§ **Work item**:
Which lines of the entries hold the string "vous"? Copy each one.

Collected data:
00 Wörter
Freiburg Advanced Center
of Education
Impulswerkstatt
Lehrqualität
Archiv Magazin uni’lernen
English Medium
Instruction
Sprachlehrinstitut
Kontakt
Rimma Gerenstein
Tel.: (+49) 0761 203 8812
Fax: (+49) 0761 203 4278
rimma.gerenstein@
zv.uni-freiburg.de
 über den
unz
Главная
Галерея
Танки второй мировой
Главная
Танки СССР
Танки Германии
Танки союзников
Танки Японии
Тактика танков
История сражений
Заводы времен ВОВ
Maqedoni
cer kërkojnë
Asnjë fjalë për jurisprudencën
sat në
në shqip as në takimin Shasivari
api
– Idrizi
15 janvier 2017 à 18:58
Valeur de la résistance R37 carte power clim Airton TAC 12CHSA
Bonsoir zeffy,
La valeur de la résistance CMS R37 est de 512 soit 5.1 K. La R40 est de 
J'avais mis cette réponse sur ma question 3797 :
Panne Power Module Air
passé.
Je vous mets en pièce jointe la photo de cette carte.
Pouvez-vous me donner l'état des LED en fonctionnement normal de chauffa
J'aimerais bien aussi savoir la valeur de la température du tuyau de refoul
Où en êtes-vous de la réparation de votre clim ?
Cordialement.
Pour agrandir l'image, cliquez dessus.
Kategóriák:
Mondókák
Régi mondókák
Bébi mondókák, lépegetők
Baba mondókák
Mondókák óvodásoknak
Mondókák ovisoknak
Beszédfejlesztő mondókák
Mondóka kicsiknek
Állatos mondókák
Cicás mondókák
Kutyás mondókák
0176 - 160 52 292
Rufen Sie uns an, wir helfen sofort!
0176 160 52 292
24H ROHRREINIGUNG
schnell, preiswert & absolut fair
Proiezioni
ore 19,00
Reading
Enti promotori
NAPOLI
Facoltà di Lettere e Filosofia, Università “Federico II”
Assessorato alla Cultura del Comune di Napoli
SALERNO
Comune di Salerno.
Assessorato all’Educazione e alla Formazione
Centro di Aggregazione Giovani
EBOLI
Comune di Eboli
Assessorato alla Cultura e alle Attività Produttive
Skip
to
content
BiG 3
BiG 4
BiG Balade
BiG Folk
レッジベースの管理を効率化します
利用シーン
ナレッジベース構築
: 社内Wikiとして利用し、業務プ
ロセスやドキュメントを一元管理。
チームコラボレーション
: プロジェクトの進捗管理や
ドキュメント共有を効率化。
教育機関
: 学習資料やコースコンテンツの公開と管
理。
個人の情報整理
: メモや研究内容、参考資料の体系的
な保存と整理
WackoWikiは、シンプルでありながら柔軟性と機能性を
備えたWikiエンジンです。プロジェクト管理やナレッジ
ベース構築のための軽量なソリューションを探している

§ **Answer**:
Je vous mets en pièce jointe la photo de cette carte.
Pouvez-vous me donner l'état des LED en fonctionnement normal de chauffa
Où en êtes-vous de la réparation de votre clim ?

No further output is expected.